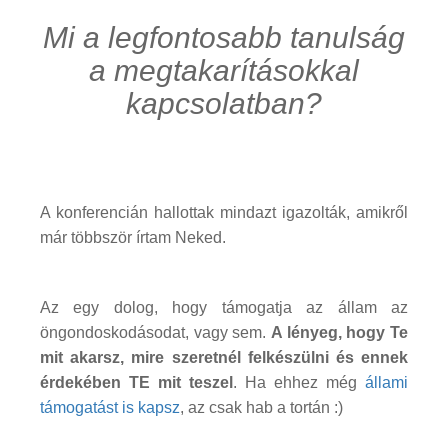
Mi a legfontosabb tanulság
a megtakarításokkal
kapcsolatban?
A konferencián hallottak mindazt igazolták, amikről
már többször írtam Neked.
Az egy dolog, hogy támogatja az állam az
öngondoskodásodat, vagy sem.
A lényeg, hogy Te
mit akarsz, mire szeretnél felkészülni és ennek
érdekében TE mit teszel
. Ha ehhez még
állami
támogatást is kapsz
, az csak hab a tortán :)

*-*-*

• WHAT THE TASK REQUIRES:
Please copy exactly, and only, the lines running from the one containing "érdekében TE mit teszel" through the end of the listing.

• SOLUTION TO THE PROBLEM:
érdekében TE mit teszel
. Ha ehhez még
állami
támogatást is kapsz
, az csak hab a tortán :)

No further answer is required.